Théoriquement, l’inflation est une composante importante de la perte de pouvoir d’achat des ménages : plus l’inflation augmente, plus le pouvoir d’achat diminue, du moins tant que les salaires nominaux n’augmentent pas. Dans la réalité, les salaires sont négociés, généralement une fois par an, pour éviter le grignotage de ce pouvoir d’achat, ou pour tenter, dans le meilleur des cas d’en gagner. Ces négociations ont toujours comme point de référence décisif l’indice de l’inflation : si l’Insee a enregistré une inflation de 4,9 %, comme cela a été le cas en 2023, les organisations syndicales tentent d’obtenir des augmentations de salaires d’au moins 4,9 % pour maintenir le pouvoir d’achat des salariés. Dans les cas où les rapports de force sont en faveur des travailleurs (chez les cadres par exemple, ou dans les secteurs bien couverts par les syndicats), les augmentations pourront être supérieures.

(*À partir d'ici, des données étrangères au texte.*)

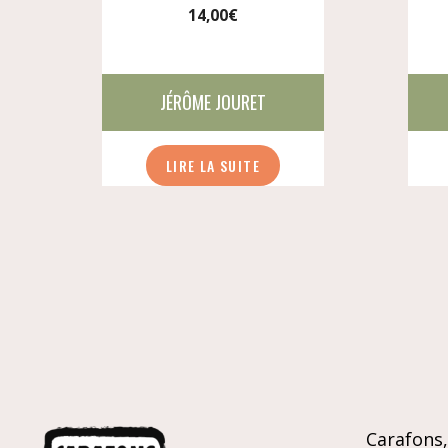
14,00
€
JÉRÔME JOURET
LIRE LA SUITE
Carafons, 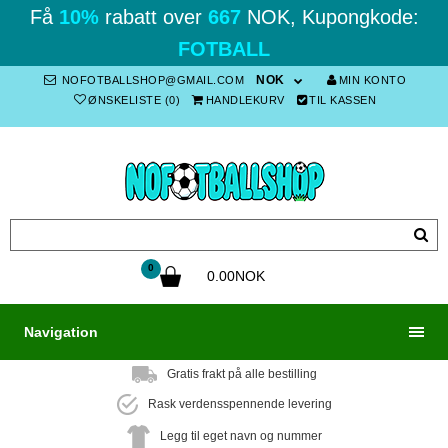
Få
10%
rabatt over
667
NOK, Kupongkode:
FOTBALL
NOK
NOFOTBALLSHOP@GMAIL.COM
MIN KONTO
ØNSKELISTE (0)
HANDLEKURV
TIL KASSEN
0
0.00NOK
Navigation
Gratis frakt på alle bestilling
Rask verdensspennende levering
Legg til eget navn og nummer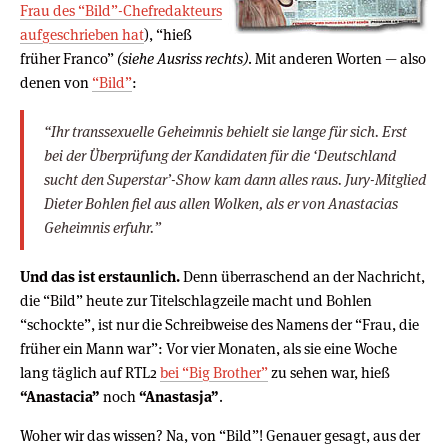
Frau des “Bild”-Chefredakteurs
aufgeschrieben hat
), “hieß
früher Franco”
(siehe Ausriss rechts)
. Mit anderen Worten — also
denen von
“Bild”
:
“Ihr transsexuelle Geheimnis behielt sie lange für sich. Erst
bei der Überprüfung der Kandidaten für die ‘Deutschland
sucht den Superstar’-Show kam dann alles raus. Jury-Mitglied
Dieter Bohlen fiel aus allen Wolken, als er von Anastacias
Geheimnis erfuhr.”
Und das ist erstaunlich.
Denn überraschend an der Nachricht,
die “Bild” heute zur Titelschlagzeile macht und Bohlen
“schockte”, ist nur die Schreibweise des Namens der “Frau, die
früher ein Mann war”: Vor vier Monaten, als sie eine Woche
lang täglich auf RTL2
bei “Big Brother”
zu sehen war, hieß
“Anastacia”
noch
“Anastasja”
.
Woher wir das wissen? Na, von “Bild”! Genauer gesagt, aus der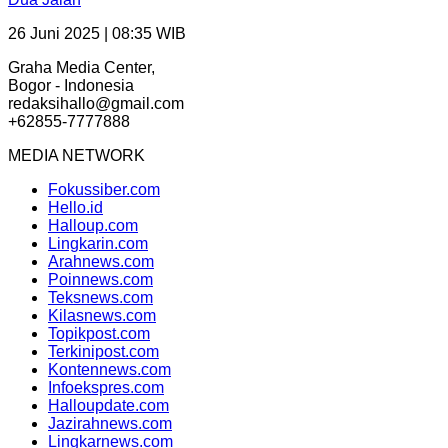
26 Juni 2025 | 08:35 WIB
Graha Media Center,
Bogor - Indonesia
redaksihallo@gmail.com
+62855-7777888
MEDIA NETWORK
Fokussiber.com
Hello.id
Halloup.com
Lingkarin.com
Arahnews.com
Poinnews.com
Teksnews.com
Kilasnews.com
Topikpost.com
Terkinipost.com
Kontennews.com
Infoekspres.com
Halloupdate.com
Jazirahnews.com
Lingkarnews.com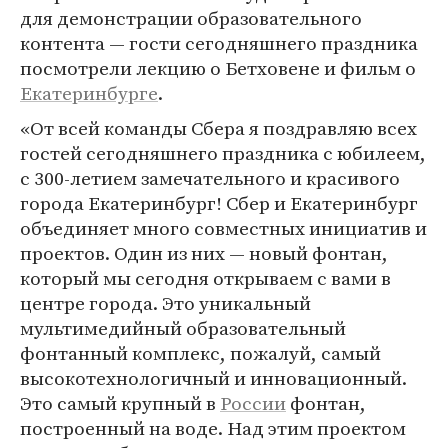
для демонстрации образовательного
контента — гости сегодняшнего праздника
посмотрели лекцию о Бетховене и фильм о
Екатеринбурге
.
«От всей команды Сбера я поздравляю всех
гостей сегодняшнего праздника с юбилеем,
с 300-летием замечательного и красивого
города Екатеринбург! Сбер и Екатеринбург
объединяет много совместных инициатив и
проектов. Один из них — новый фонтан,
который мы сегодня открываем с вами в
центре города. Это уникальный
мультимедийный образовательный
фонтанный комплекс, пожалуй, самый
высокотехнологичный и инновационный.
Это самый крупный в
России
фонтан,
построенный на воде. Над этим проектом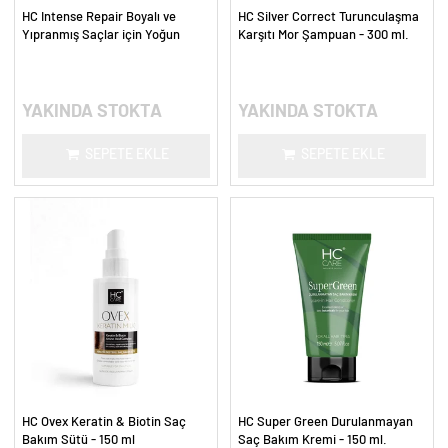
HC Intense Repair Boyalı ve
HC Silver Correct Turunculaşma
Yıpranmış Saçlar için Yoğun
Karşıtı Mor Şampuan - 300 ml.
Onarım Şampuanı - 300 ml.
YAKINDA STOKTA
YAKINDA STOKTA
SEPETE EKLE
SEPETE EKLE
HC Ovex Keratin & Biotin Saç
HC Super Green Durulanmayan
Bakım Sütü - 150 ml
Saç Bakım Kremi - 150 ml.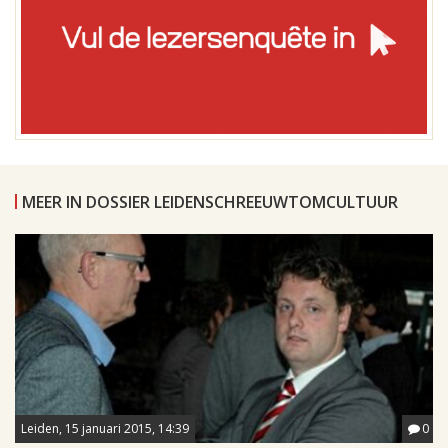
MEER IN DOSSIER LEIDENSCHREEUWTOMCULTUUR
Leiden, 15 januari 2015, 14:39
0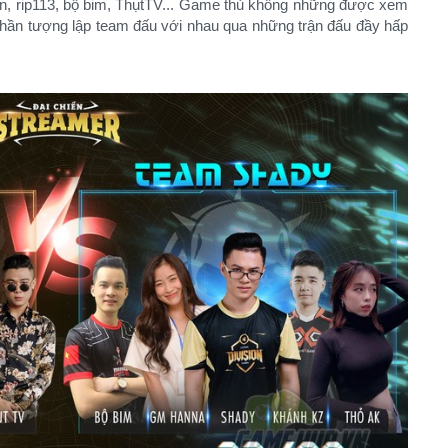
n, rip113, bộ bim, ThụtTV... Game thủ không những được xem
ần tượng lập team đấu với nhau qua những trận đấu đầy hấp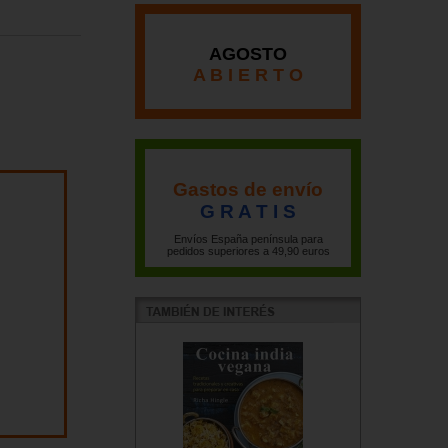
AGOSTO
A B I E R T O
Gastos de envío
G R A T I S
Envíos España península para
pedidos superiores a 49,90 euros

Cette manière de voir les choses prend cependant pour acquis le fait que la mesure de l’inflation serait conforme à l’évolution du « coût de la vie » de chaque salarié. Or, on peut dire, avec très peu de chances de se tromper, que si les méthodologies étaient restées inchangées ces trente dernières années en matière de mesure de l’inflation, celle-ci serait aujourd’hui plus élevée que le chiffre produit par l’Insee, justifiant une hausse de certaines prestations indexées sur celui-ci, à l’instar du salaire minimum. Pourquoi ce delta ? Et pour quelles conséquences ?

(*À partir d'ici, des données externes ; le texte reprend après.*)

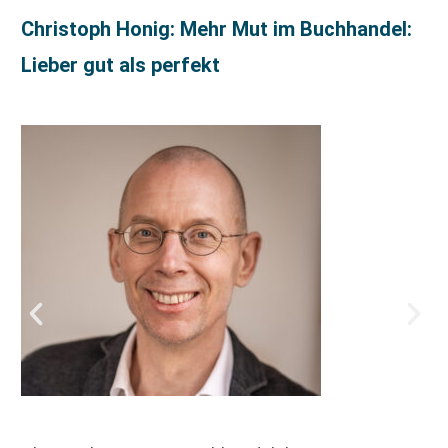
Christoph Honig: Mehr Mut im Buchhandel:
Lieber gut als perfekt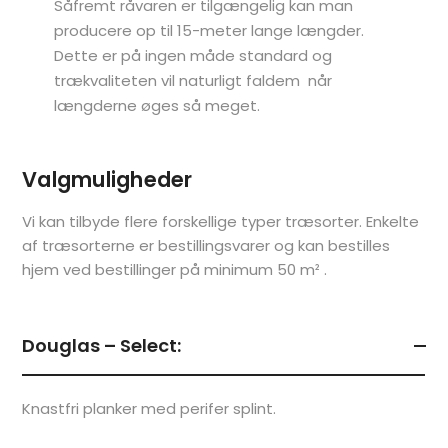
Såfremt råvaren er tilgængelig kan man
producere op til 15-meter lange længder.
Dette er på ingen måde standard og
trækvaliteten vil naturligt faldem når
længderne øges så meget.
Valgmuligheder
Vi kan tilbyde flere forskellige typer træsorter. Enkelte
af træsorterne er bestillingsvarer og kan bestilles
hjem ved bestillinger på minimum 50 m² .
Douglas – Select:
Knastfri planker med perifer splint.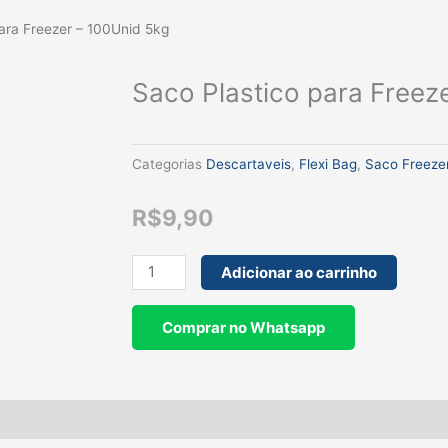
ara Freezer – 100Unid 5kg
Saco Plastico para Freez
Categorias
Descartaveis
,
Flexi Bag
,
Saco Freeze
R$
9,90
Saco
Adicionar ao carrinho
Plastico
para
Comprar no Whatsapp
Freezer
-
100Unid
5kg
quantidade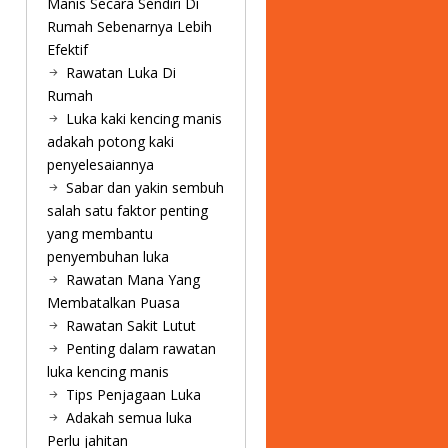
Manis Secara Sendiri Di
Rumah Sebenarnya Lebih
Efektif
Rawatan Luka Di
Rumah
Luka kaki kencing manis
adakah potong kaki
penyelesaiannya
Sabar dan yakin sembuh
salah satu faktor penting
yang membantu
penyembuhan luka
Rawatan Mana Yang
Membatalkan Puasa
Rawatan Sakit Lutut
Penting dalam rawatan
luka kencing manis
Tips Penjagaan Luka
Adakah semua luka
Perlu jahitan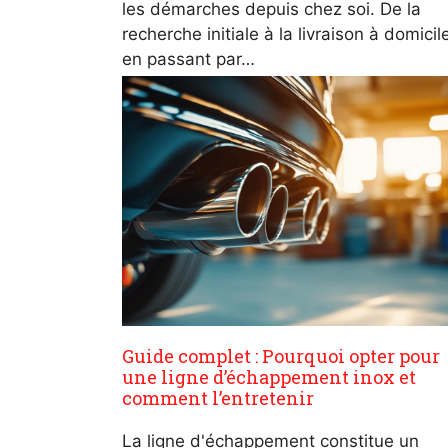
les démarches depuis chez soi. De la
recherche initiale à la livraison à domicil
en passant par…
Guide complet : Pourquoi opter pour
une ligne d’échappement inox et
comment l’entretenir
La ligne d'échappement constitue un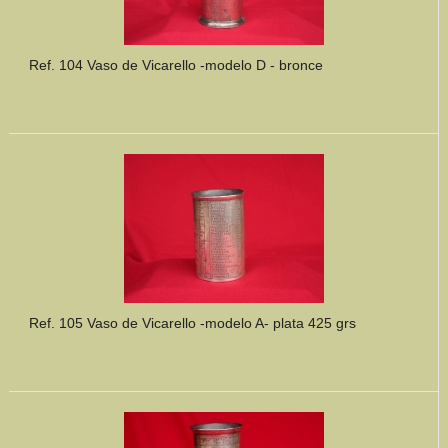
Ref. 104 Vaso de Vicarello -modelo D - bronce
Ref. 105 Vaso de Vicarello -modelo A- plata 425 grs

Une affaire de conventions

De manière simple on peut dire que l’inflation est mesurée par l’évolution du prix d’un panier représentatif de la consommation des ménages. C’est une des raisons pour lesquelles on l’appelle en langage statistique non pas « inflation » mais « indice des prix à la consommation » (IPC). Le panier est composé de biens (par exemple les produits alimentaires ou l’équipement en technologie) de services (par exemple les services d’assurance et de restauration), et du loyer pour les ménages locataires. Cet IPC était originellement calculé comme une moyenne arithmétique des variations de prix des biens et services de ce panier, pondérée par les coefficients budgétaires, c’est-à-dire par la part de chacun de ces biens et services dans les dépenses globales des ménages.

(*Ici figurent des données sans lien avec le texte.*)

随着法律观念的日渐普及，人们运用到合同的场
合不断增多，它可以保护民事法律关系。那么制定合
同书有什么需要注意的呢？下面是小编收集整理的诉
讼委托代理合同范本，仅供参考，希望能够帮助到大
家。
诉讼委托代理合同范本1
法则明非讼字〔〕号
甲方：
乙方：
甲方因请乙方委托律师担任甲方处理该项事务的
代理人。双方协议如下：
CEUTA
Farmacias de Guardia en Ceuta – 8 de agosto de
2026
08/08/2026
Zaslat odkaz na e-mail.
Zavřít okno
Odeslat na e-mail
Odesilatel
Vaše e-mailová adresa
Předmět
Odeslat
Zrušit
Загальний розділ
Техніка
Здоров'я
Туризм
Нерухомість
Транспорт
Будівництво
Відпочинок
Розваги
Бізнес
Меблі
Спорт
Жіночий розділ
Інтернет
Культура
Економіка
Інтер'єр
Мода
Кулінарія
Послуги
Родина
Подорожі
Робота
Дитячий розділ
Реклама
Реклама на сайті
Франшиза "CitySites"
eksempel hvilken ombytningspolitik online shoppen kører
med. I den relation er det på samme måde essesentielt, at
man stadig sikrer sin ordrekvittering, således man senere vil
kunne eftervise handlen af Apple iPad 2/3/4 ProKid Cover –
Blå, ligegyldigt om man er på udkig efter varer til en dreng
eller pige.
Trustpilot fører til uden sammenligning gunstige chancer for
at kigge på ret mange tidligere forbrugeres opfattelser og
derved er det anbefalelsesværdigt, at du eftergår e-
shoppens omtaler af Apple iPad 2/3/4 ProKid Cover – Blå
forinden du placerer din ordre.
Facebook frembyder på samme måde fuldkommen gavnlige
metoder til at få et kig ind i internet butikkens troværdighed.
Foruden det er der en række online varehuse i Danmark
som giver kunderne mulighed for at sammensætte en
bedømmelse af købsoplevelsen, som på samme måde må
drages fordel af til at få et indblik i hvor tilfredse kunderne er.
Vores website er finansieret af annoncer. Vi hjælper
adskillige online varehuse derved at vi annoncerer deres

Pour rassurante que soit cette référence à une formule statistique, celle-ci ne rend pas compte de l’ensemble des conventions qui ont présidé et continuent de présider à la construction de l’IPC et à ses métamorphoses. Comme nous l’observons dans nos travaux, les évolutions méthodologiques sont guidées, pour l’essentiel, par deux phénomènes.

D’une part, la statistique publique est en permanence challengée par les transformations du capitalisme. Elle l’est par le capitalisme tertiarisé, dans lequel la part des services dans la consommation ne cesse de progresser ; dans le capitalisme post-fordiste, qui valorise la singularité, renouvelle en permanence les produits, leurs fonctionnalités leur packaging, recrée des espaces de monopole pour les producteurs, et fait de la flexibilité des prix un enjeu majeur de ses modèles économiques ; dans le capitalisme financiarisé où la part des produits soumis à spéculation s’accroît sans référence à une quelconque valeur substantive.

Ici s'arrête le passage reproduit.